(Dataset entries)
* * * * *

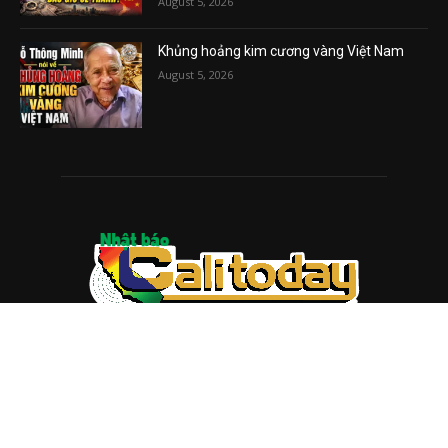
August 5, 2026
Khủng hoảng kim cương vàng Việt Nam
August 5, 2026
ABOUT US
Trang web
baocalitoday.com
là sản phẩm của Hệ Thống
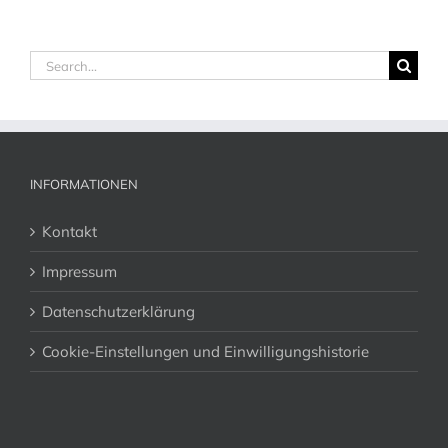
Search
for:
INFORMATIONEN
Kontakt
Impressum
Datenschutzerklärung
Cookie-Einstellungen und Einwilligungshistorie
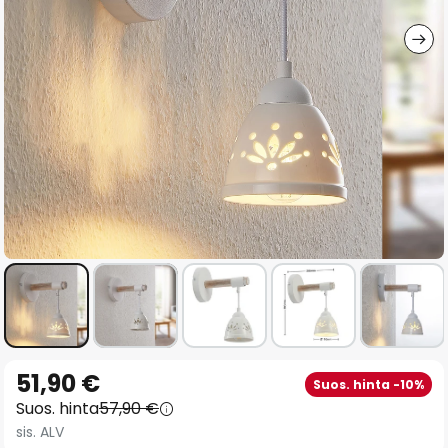
gallery
Skip
51,90 €
Suos. hinta -10%
to
Suos. hinta
57,90 €
the
sis. ALV
beginning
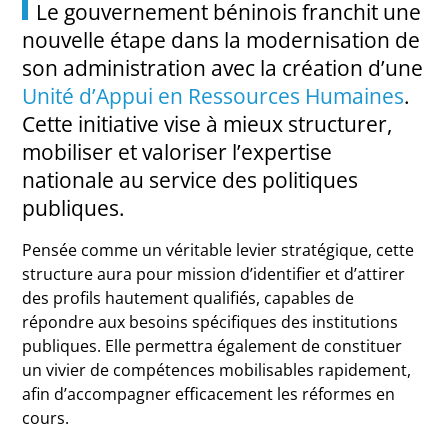
Le gouvernement béninois franchit une
nouvelle étape dans la modernisation de
son administration avec la création d’une
Unité d’Appui en Ressources Humaines
.
Cette initiative vise à mieux structurer,
mobiliser et valoriser l’expertise
nationale au service des politiques
publiques.
Pensée comme un véritable levier stratégique, cette
structure aura pour mission d’identifier et d’attirer
des profils hautement qualifiés, capables de
répondre aux besoins spécifiques des institutions
publiques. Elle permettra également de constituer
un vivier de compétences mobilisables rapidement,
afin d’accompagner efficacement les réformes en
cours.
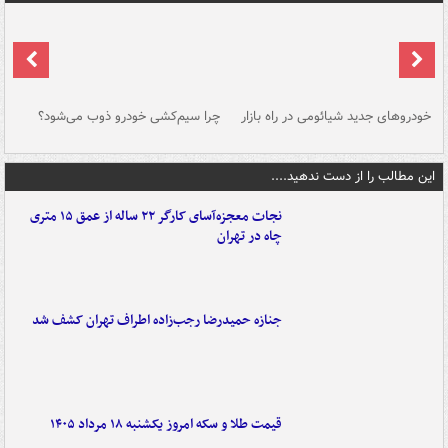
خودروهای جدید شیائومی در راه بازار
چرا سیم‌کشی خودرو ذوب می‌شود؟
شو
این مطالب را از دست ندهید....
نجات معجزه‌آسای کارگر ۲۲ ساله از عمق ۱۵ متری
چاه در تهران
جنازه حمیدرضا رجب‌زاده اطراف تهران کشف شد
قیمت طلا و سکه امروز یکشنبه ۱۸ مرداد ۱۴۰۵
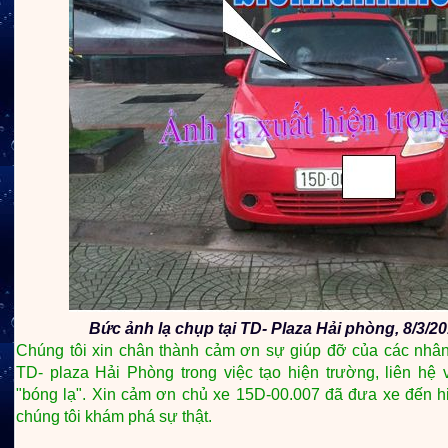
Bức ảnh lạ chụp tại TD- Plaza Hải phòng, 8/3/20
Chúng tôi xin chân thành cảm ơn sự giúp đỡ của các nhân
TD- plaza Hải Phòng trong việc tạo hiện trường, liên hệ 
"bóng lạ". Xin cảm ơn chủ xe 15D-00.007 đã đưa xe đến h
chúng tôi khám phá sự thật.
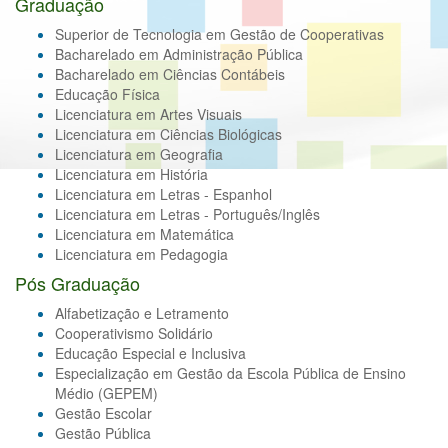
Graduação
Superior de Tecnologia em Gestão de Cooperativas
Bacharelado em Administração Pública
Bacharelado em Ciências Contábeis
Educação Física
Licenciatura em Artes Visuais
Licenciatura em Ciências Biológicas
Licenciatura em Geografia
Licenciatura em História
Licenciatura em Letras - Espanhol
Licenciatura em Letras - Português/Inglês
Licenciatura em Matemática
Licenciatura em Pedagogia
Pós Graduação
Alfabetização e Letramento
Cooperativismo Solidário
Educação Especial e Inclusiva
Especialização em Gestão da Escola Pública de Ensino
Médio (GEPEM)
Gestão Escolar
Gestão Pública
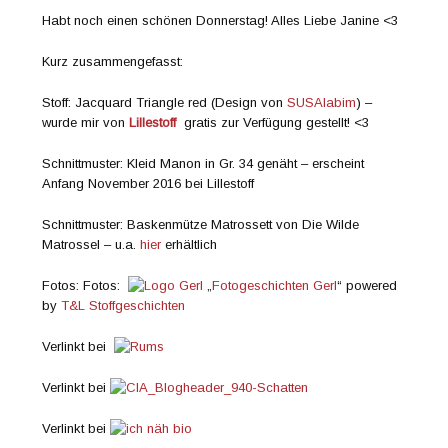
Habt noch einen schönen Donnerstag! Alles Liebe Janine <3
Kurz zusammengefasst:
Stoff: Jacquard Triangle red (Design von
SUSAlabim
) –
wurde mir von
Lillestoff
gratis zur Verfügung gestellt! <3
Schnittmuster: Kleid Manon in Gr. 34 genäht – erscheint
Anfang November 2016 bei Lillestoff
Schnittmuster: Baskenmütze Matrossett von Die Wilde
Matrossel – u.a.
hier
erhältlich
Fotos: Fotos:
„
Fotogeschichten Gerl
“ powered
by
T&L Stoffgeschichten
Verlinkt bei
Verlinkt bei
Verlinkt bei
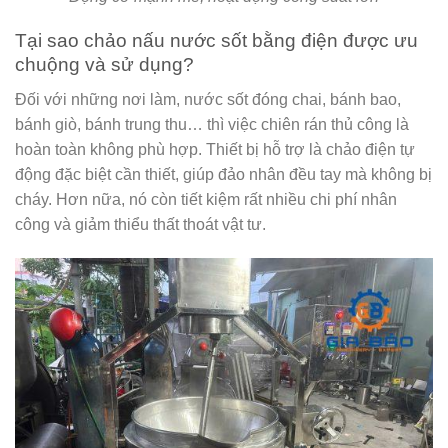
Tại sao chảo nấu nước sốt bằng điện được ưu
chuộng và sử dụng?
Đối với những nơi làm, nước sốt đóng chai, bánh bao,
bánh giò, bánh trung thu… thì việc chiên rán thủ công là
hoàn toàn không phù hợp. Thiết bị hỗ trợ là chảo điện tự
động đặc biệt cần thiết, giúp đảo nhân đều tay mà không bị
cháy. Hơn nữa, nó còn tiết kiệm rất nhiều chi phí nhân
công và giảm thiểu thất thoát vật tư.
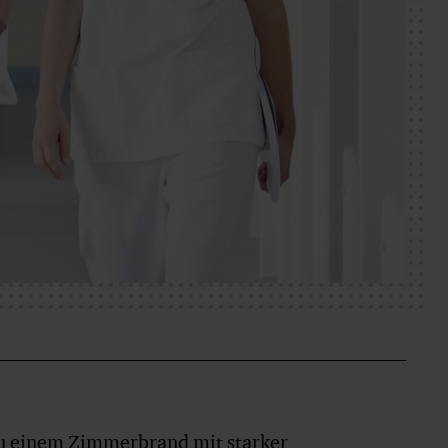
zu einem Zimmerbrand mit starker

* * * * *

Retype only the lines from the one with "Stoff: Jacquard Triangle red (Design von" through the final line of the entries, please, and keep the pictures out.

Stoff: Jacquard Triangle red (Design von
SUSAlabim
) –
wurde mir von
Lillestoff
gratis zur Verfügung gestellt! <3
Schnittmuster: Kleid Manon in Gr. 34 genäht – erscheint
Anfang November 2016 bei Lillestoff
Schnittmuster: Baskenmütze Matrossett von Die Wilde
Matrossel – u.a.
hier
erhältlich
Fotos: Fotos:
„
Fotogeschichten Gerl
“ powered
by
T&L Stoffgeschichten
Verlinkt bei
Verlinkt bei
Verlinkt bei
Tại sao chảo nấu nước sốt bằng điện được ưu
chuộng và sử dụng?
Đối với những nơi làm, nước sốt đóng chai, bánh bao,
bánh giò, bánh trung thu… thì việc chiên rán thủ công là
hoàn toàn không phù hợp. Thiết bị hỗ trợ là chảo điện tự
động đặc biệt cần thiết, giúp đảo nhân đều tay mà không bị
cháy. Hơn nữa, nó còn tiết kiệm rất nhiều chi phí nhân
công và giảm thiểu thất thoát vật tư.
zu einem Zimmerbrand mit starker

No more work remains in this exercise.